▶ [INSTRUCTIONS FOR THE TASK]:
Transcribe exactly the lines that fall between the one holding "contact@condor-films.fr" and the one holding "TOUS LES JEUDIS", inclusive, from the entries below.
RECORDED DATA Block Start
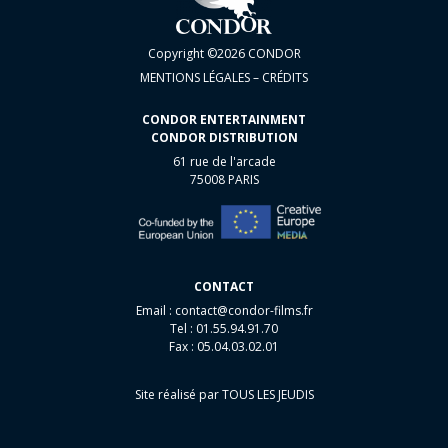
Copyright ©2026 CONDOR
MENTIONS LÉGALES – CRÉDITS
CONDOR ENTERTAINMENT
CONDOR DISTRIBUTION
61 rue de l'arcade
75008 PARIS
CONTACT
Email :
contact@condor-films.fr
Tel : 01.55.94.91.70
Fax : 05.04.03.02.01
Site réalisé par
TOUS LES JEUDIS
RECORDED DATA Block End
RECORDED DATA Block Start
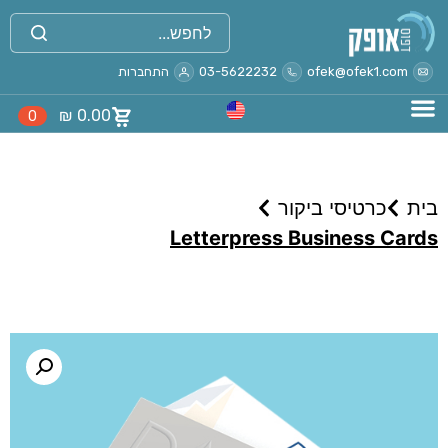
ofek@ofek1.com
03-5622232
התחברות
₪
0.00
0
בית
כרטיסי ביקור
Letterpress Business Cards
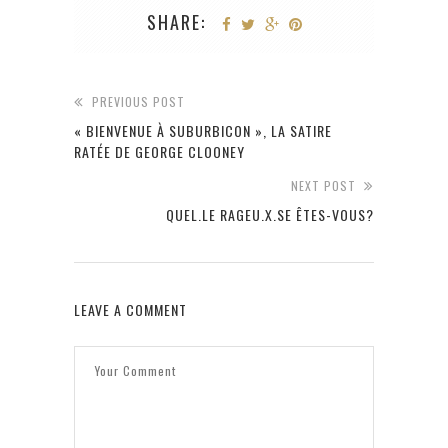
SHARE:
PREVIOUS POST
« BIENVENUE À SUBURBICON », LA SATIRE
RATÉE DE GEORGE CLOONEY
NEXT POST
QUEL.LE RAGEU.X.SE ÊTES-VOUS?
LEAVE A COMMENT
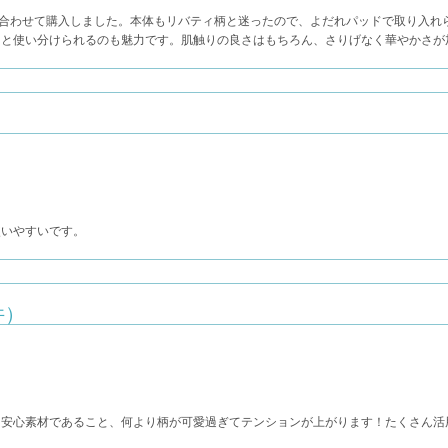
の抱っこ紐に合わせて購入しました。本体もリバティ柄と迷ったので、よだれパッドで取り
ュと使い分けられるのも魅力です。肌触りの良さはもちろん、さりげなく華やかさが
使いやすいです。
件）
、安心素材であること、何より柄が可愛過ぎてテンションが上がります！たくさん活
RECORDED DATA Block End
▶ [RESULT]:
contact@condor-films.fr
Tel : 01.55.94.91.70
Fax : 05.04.03.02.01
Site réalisé par
TOUS LES JEUDIS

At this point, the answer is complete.